DATA FOR THIS TASK.
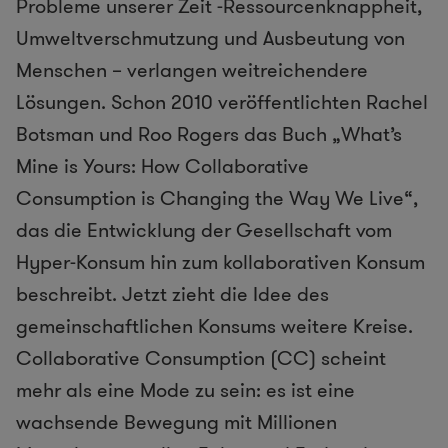
Probleme unserer Zeit -Ressourcenknappheit,
Umweltverschmutzung und Ausbeutung von
Menschen – verlangen weitreichendere
Lösungen. Schon 2010 veröffentlichten Rachel
Botsman und Roo Rogers das Buch „What’s
Mine is Yours: How Collaborative
Consumption is Changing the Way We Live“,
das die Entwicklung der Gesellschaft vom
Hyper-Konsum hin zum kollaborativen Konsum
beschreibt. Jetzt zieht die Idee des
gemeinschaftlichen Konsums weitere Kreise.
Collaborative Consumption (CC) scheint
mehr als eine Mode zu sein: es ist eine
wachsende Bewegung mit Millionen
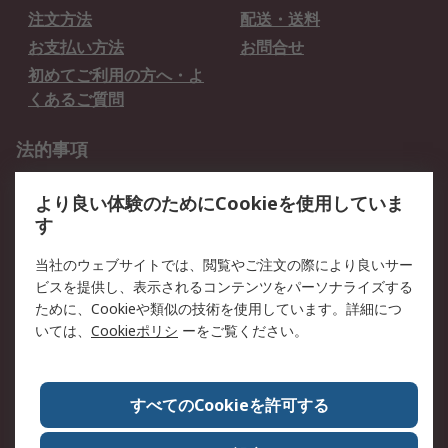
注文方法
配送・送料
お支払い方法
お問合せ
初めてご利用の方へ・よ
くあるご質問
法的事項
プライバシーポリシー
ご利用規約
より良い体験のためにCookieを使用していま
クッキーポリシー
す
RSについて
当社のウェブサイトでは、閲覧やご注文の際により良いサー
ビスを提供し、表示されるコンテンツをパーソナライズする
会社概要
採用情報
ために、Cookieや類似の技術を使用しています。詳細につ
プレスリリース＆お知ら
コーポレートサイト
いては、
Cookieポリシ
ーをご覧ください。
せ
全世界のRS
RSの歴史
すべてのCookieを許可する
ESGへの取り組み（英語）
認証について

ACTION ITEM.
Only the lines from the one with "より良い体験のためにCookieを使用していま" through the end of the records above are to be copied, exactly as written.

RESPONSE TO THIS EXERCISE.
より良い体験のためにCookieを使用していま
クッキーポリシー
す
RSについて
当社のウェブサイトでは、閲覧やご注文の際により良いサー
ビスを提供し、表示されるコンテンツをパーソナライズする
会社概要
採用情報
ために、Cookieや類似の技術を使用しています。詳細につ
プレスリリース＆お知ら
コーポレートサイト
いては、
Cookieポリシ
ーをご覧ください。
せ
全世界のRS
RSの歴史
すべてのCookieを許可する
ESGへの取り組み（英語）
認証について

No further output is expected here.